Le film de Panahi s’ouvre sur un un plan fixe de nuit, dans l’habitacle anxiogène d’une voiture où les phares des véhicules croisés découpent les traits d’un couple. L’image suggère un drame, mais le dialogue vient aussitôt tout expliquer, nous rassurant sur leur situation familiale. Après le choc sourd d’un chien heurté, la caméra s’arrache à sa fixité pour suivre le père et nous faire découvrir la clé du récit : le couinement de sa prothèse. Ce son devient le cœur de la tension. Plus tard, dans son garage, la caméra s'attarde sur le visage de Vahid, tandis que le couinement menaçant se fait entendre hors-champ. Un contrechamp troublant découpe alors le corps du conducteur, ne laissant voir que ses jambes en mouvement. Le duel s'installe, nourri par notre incompréhension face au comportement soudainement effrayé du personnage. L'inquiétude qui se peint sur le visage de l'homme s'explique par un seul son : celui de la prothèse qui approche. Toute la tension naît de ce que l'on devine des gestes de Vahid, seul à comprendre la nature de cette signature sonore.
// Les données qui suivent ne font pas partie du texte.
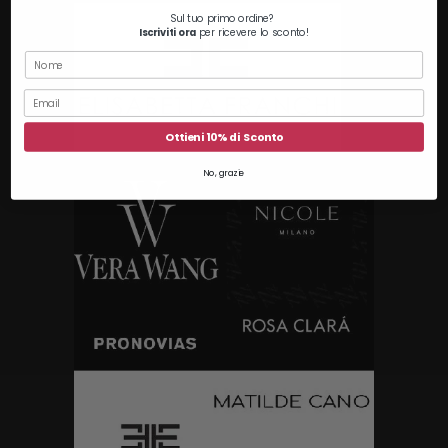
Sul tuo primo ordine?
Iscriviti ora
per ricevere lo sconto!
Ottieni 10% di Sconto
No, grazie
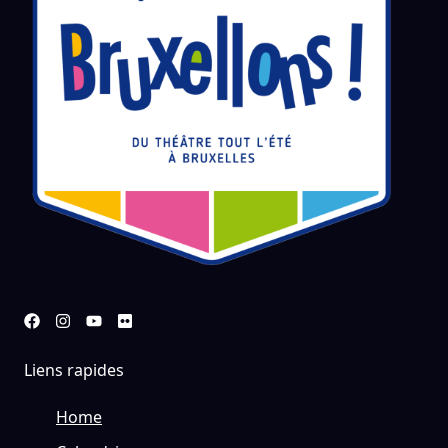
Liens rapides
Home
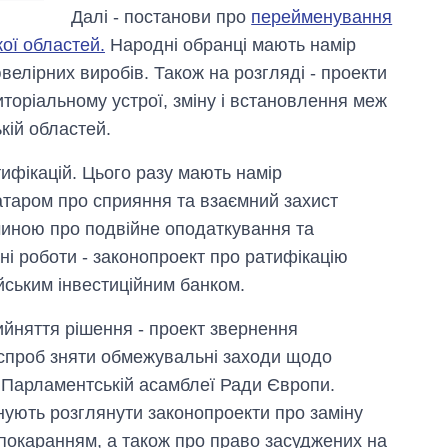
Далі - постанови про
перейменування
кої областей.
Народні обранці мають намір
велірних виробів. Також на розгляді - проекти
иторіальному устрої, зміну і встановлення меж
ькій областей.
тифікацій. Цього разу мають намір
атаром про сприяння та взаємний захист
еччиною про подвійне оподаткування та
ні роботи - законопроект про ратифікацію
йським інвестиційним банком.
йняття рішення - проект звернення
 спроб зняти обмежувальні заходи щодо
 в Парламентській асамблеї Ради Європи.
ують розглянути законопроекти про заміну
 покаранням, а також про право засуджених на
Pourtant, cette promesse phonique et sensoriel est vite trahie au profit d’une forme théâtrale. La mise en scène, oscillant entre des plans larges fixes et des gros plans, ne suggère plus, elle impose. Le film renonce à l'image pour laisser toute la place à la tyrannie du dialogue. Les personnages ne sont que des porte-paroles aux discours répétitifs et moralisants, déclamant des tirades sur la vengeance ou le pardon. Le cinéaste ne fait plus confiance au spectateur. La photographe est flanquée de deux appareils photo, les mariés portent leurs habits de noce : chacun arrive avec son étiquette sociale, sa pancarte idéologique. Rien n’est suggéré, tout nous est asséné.
Dès lors, que reste-t-il ? Une conclusion morale – le pardon l’emporte sur la vengeance – qui nous semble plaquée. Elle est la conclusion attendue d'un procès-verbal. Le dernier plan a beau ramener le couinement de la prothèse, comme une marche mortuaire du régime qui ne pardonne pas, la trouvaille sonore arrive trop tard. Elle ne fait que souligner le vide laissé par un film qui s'est évaporé dans les discours.